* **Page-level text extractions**
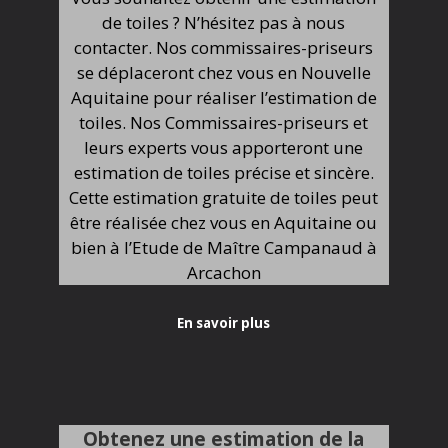
de toiles ? N’hésitez pas à nous
contacter. Nos commissaires-priseurs
se déplaceront chez vous en Nouvelle
Aquitaine pour réaliser l’estimation de
toiles. Nos Commissaires-priseurs et
leurs experts vous apporteront une
estimation de toiles précise et sincère.
Cette estimation gratuite de toiles peut
être réalisée chez vous en Aquitaine ou
bien à l’Etude de Maître Campanaud à
Arcachon
En savoir plus
Obtenez une estimation de la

* **Work task**
All the records above must be retyped exactly, except for their pictures.

* **Expected answer**
de toiles ? N’hésitez pas à nous
contacter. Nos commissaires-priseurs
se déplaceront chez vous en Nouvelle
Aquitaine pour réaliser l’estimation de
toiles. Nos Commissaires-priseurs et
leurs experts vous apporteront une
estimation de toiles précise et sincère.
Cette estimation gratuite de toiles peut
être réalisée chez vous en Aquitaine ou
bien à l’Etude de Maître Campanaud à
Arcachon
En savoir plus
Obtenez une estimation de la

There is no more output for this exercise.